Un rapport du Sénat décrit, pour la première fois en français, le fonctionnement des " offices " du Congrès des États-Unis, et souligne par contraste le manque de transparence de l’information économique et sociale en France.
Les États-Unis sont souvent cités en exemple en matière d’information économique. En particulier, on présente souvent comme des modèles les " offices " du Congrès comme le General Accounting Office (GAO), qui effectue des contrôles et des audits d’administrations publiques à la demande des parlementaires et le Congressional budget Office (CBO), qui réalise des évaluations du coût de toutes les dispositions législatives en discussion.

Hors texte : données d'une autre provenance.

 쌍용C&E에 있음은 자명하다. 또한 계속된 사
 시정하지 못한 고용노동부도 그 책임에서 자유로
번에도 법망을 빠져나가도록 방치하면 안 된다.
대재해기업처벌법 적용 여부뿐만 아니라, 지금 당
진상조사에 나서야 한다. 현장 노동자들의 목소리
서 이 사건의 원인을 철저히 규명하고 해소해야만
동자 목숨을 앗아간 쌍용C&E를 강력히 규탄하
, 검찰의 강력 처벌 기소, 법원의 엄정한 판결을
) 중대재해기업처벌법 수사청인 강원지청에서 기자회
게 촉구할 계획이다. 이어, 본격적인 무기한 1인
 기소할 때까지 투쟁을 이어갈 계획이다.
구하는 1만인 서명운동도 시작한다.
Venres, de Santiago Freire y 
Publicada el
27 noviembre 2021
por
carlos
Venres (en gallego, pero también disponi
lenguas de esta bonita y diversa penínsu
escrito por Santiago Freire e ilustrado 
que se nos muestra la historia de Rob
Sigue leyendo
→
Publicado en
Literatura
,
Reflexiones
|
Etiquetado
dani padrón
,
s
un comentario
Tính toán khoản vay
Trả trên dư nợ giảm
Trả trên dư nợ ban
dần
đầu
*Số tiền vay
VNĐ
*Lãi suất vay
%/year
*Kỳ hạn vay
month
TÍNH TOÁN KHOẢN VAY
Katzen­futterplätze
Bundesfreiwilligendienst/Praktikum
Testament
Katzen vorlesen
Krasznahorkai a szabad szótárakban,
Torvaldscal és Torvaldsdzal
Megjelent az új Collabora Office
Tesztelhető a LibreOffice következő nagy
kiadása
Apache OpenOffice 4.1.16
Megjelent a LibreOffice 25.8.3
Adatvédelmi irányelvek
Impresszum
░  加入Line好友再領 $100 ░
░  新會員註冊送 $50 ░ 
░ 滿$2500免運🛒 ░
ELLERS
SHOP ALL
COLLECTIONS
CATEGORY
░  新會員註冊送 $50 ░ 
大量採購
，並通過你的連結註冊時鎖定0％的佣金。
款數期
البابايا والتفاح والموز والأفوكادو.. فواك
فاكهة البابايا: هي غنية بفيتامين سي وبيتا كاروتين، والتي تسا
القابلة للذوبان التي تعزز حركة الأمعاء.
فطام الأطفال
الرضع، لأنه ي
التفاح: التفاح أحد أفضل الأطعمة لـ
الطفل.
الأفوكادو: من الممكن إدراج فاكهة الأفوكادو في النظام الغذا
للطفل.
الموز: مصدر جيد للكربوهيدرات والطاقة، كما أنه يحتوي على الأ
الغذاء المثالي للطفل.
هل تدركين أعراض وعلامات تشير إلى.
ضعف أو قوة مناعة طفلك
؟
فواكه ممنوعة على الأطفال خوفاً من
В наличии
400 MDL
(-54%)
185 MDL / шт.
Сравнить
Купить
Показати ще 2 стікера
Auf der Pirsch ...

Pourtant, ces institutions étaient en fait très mal connues en France.
Cette lacune vient d’être comblée par le rapport de M. Joël Bourdin (R.I., Eure), qui propose un panorama complet des institutions économiques américaines et des organes d’expertise du Congrès. Intitulé " De la démocratie budgétaire en Amérique ", ce rapport rappelle que les États-Unis ont aussi connu des " surprises budgétaires ", mais que " l’affaire de la cagnotte " y serait inconcevable. En effet, les États-Unis se caractérisent par la volonté des administrations de rendre des comptes, par la sincérité des données budgétaires, par une grande transparence de l’information, par le pluralisme des analyses dans tous les domaines et par l’importance de la contre-expertise indépendante.

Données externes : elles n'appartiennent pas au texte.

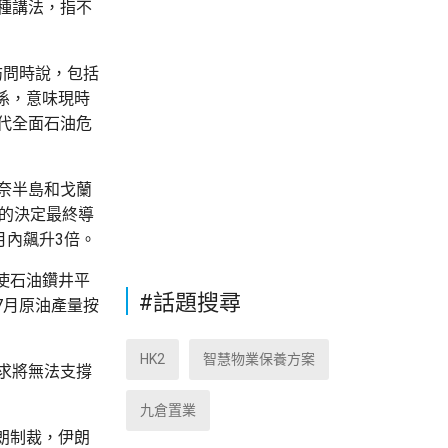
種講法，指不
訪問時說，包括
係，意味現時
代全面石油危
奈半島和戈蘭
列的決定最終導
月內飆升3倍。
使石油鑽井平
#話題搜尋
7月原油產量按
HK2
智慧物業保養方案
需求將無法支撐
九倉置業
朗制裁，伊朗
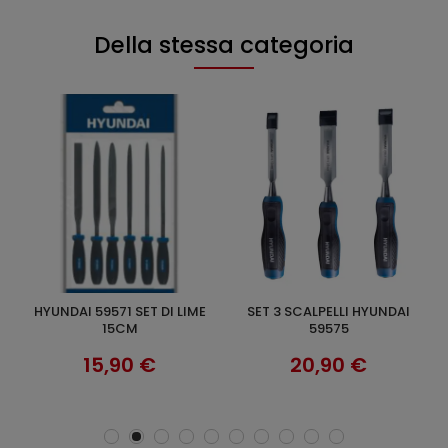
Della stessa categoria
HYUNDAI 59571 SET DI LIME
SET 3 SCALPELLI HYUNDAI
KLASS XBS94 VALIGETTA 94 PZ
AGGIUNGI AL CARRELLO
AGGIUNGI AL CARRELLO
A
15CM
59575
B
15,90 €
20,90 €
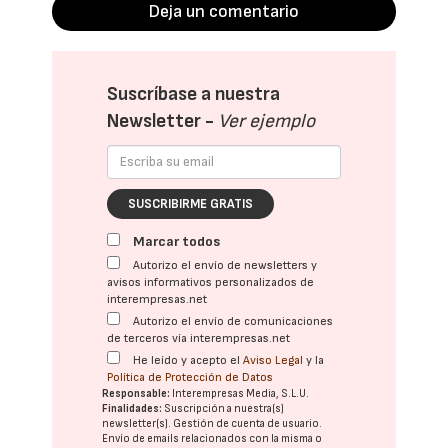
Deja un comentario
Suscríbase a nuestra
Newsletter -
Ver ejemplo
SUSCRIBIRME GRATIS
Marcar todos
Autorizo el envío de newsletters y
avisos informativos personalizados de
interempresas.net
Autorizo el envío de comunicaciones
de terceros vía interempresas.net
He leído y acepto el
Aviso Legal
y la
Política de Protección de Datos
Responsable:
Interempresas Media, S.L.U.
Finalidades:
Suscripción a nuestra(s)
newsletter(s). Gestión de cuenta de usuario.
Envío de emails relacionados con la misma o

Ces performances s’expliquent par un ensemble d’institutions et de bonnes pratiques qui se renforcent mutuellement, parmi lesquelles le rapport souligne :
- les garanties apportées à l’exercice de la liberté d’accès aux documents administratifs, (information du public sur ses droits, délais de réponse resserrés pour les administrations, sanctions disciplinaires et pénales contre les fonctionnaires récalcitrants) ;
- l’accessibilité des économistes publics, dont les numéros de téléphone sont largement diffusés, et à qui il est demandé de répondre systématiquement aux questions méthodologiques émanant d’experts indépendants ou de journalistes ;
- les modalités de publication des principales statistiques économiques et sociales, diffusées sous la seule autorité des services statistiques compétents, et qui ne peuvent être commentés par des responsables politiques dans l’heure qui suit leur publication.

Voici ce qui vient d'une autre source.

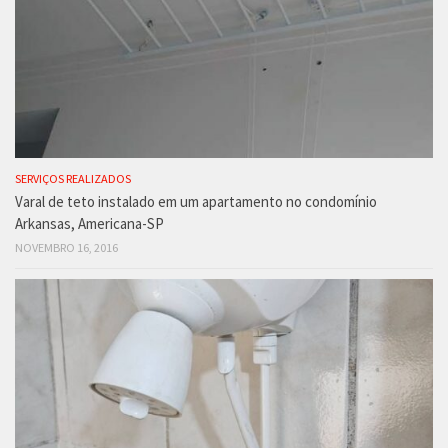
SERVIÇOS REALIZADOS
Varal de teto instalado em um apartamento no condomínio
Arkansas, Americana-SP
NOVEMBRO 16, 2016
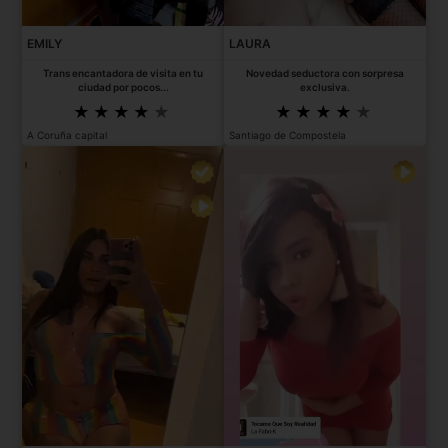
EMILY
LAURA
Trans encantadora de visita en tu
Novedad seductora con sorpresa
ciudad por pocos...
exclusiva.
A Coruña capital
Santiago de Compostela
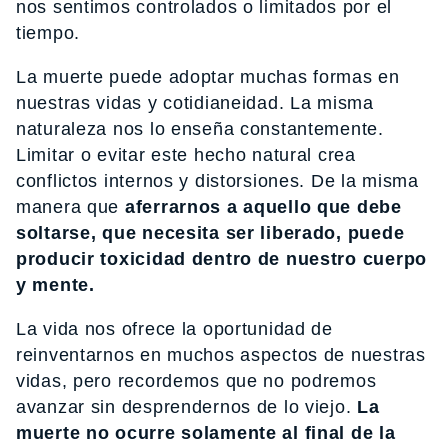
nos sentimos controlados o limitados por el
tiempo.
La muerte puede adoptar muchas formas en
nuestras vidas y cotidianeidad. La misma
naturaleza nos lo enseña constantemente.
Limitar o evitar este hecho natural crea
conflictos internos y distorsiones. De la misma
manera que
aferrarnos a aquello que debe
soltarse, que necesita ser liberado, puede
producir toxicidad dentro de nuestro cuerpo
y mente.
La vida nos ofrece la oportunidad de
reinventarnos en muchos aspectos de nuestras
vidas, pero recordemos que no podremos
avanzar sin desprendernos de lo viejo.
La
muerte no ocurre solamente al final de la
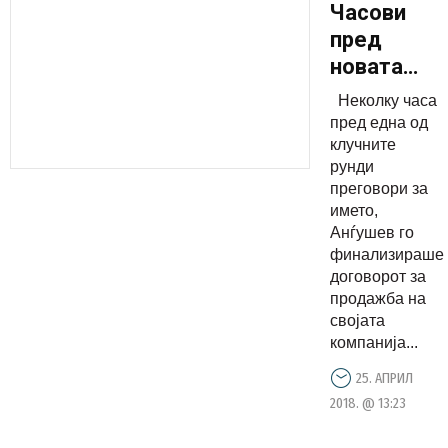
Часови
пред
новата
рунда
Неколку часа
преговори
пред една од
за името
клучните
рунди
во Виена
преговори за
Анѓушев
името,
ја
Анѓушев го
продаде
финализираше
договорот за
ЕДС на
продажба на
грчкото
својата
електрост
компанија...
25. АПРИЛ
2018. @ 13:23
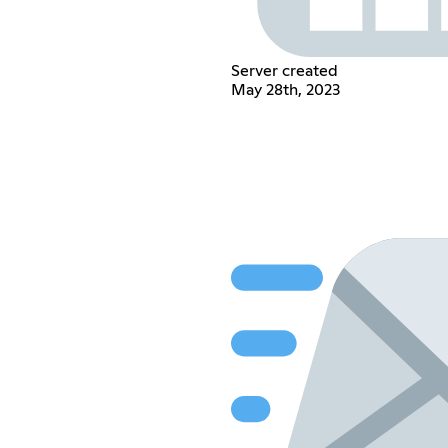
Server created
May 28th, 2023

Rédigé dans une perspective comparatiste, le rapport pointe par contraste le manque de transparence des ministères français et l’absence de contre-expertise indépendante des administrations dans des domaines aussi essentiels que l’éducation, la fiscalité ou l’évaluation des politiques publiques, ce qui nuit à la qualité des débats économiques et sociaux.
La conclusion du rapport développe ainsi plus de trente propositions, qui complètent celles du rapport de la commission des finances du Sénat sur " les lacunes de l’information statistique relatives aux administrations publiques " et qui seront discutées lors d’un colloque au Sénat le 27 juin 2001, parmi lesquelles :
- compléter la loi du 17 juillet 1978 relative à l’accès aux documents administratifs par des dispositions prévoyant l’accès aux documents administratifs via le réseau Internet ;
- diffuser aux chercheurs indépendants les fichiers de données fiscales et sociales anonymes nécessaires à l’évaluation des politiques publiques, qui sont actuellement monopolisés par Bercy ;
- assigner pour objectif aux corps d’inspection et de contrôle de l’État d’être eux-mêmes des administrations exemplaires, cette idée, qui peut paraître iconoclaste en France, constituant pour les Américains une mesure de bon sens ;
- sanctionner effectivement les attitudes désinvoltes ou l’obstruction de certains ministères à l’encontre des questions ou des demandes de documents émanant des assemblées parlementaires.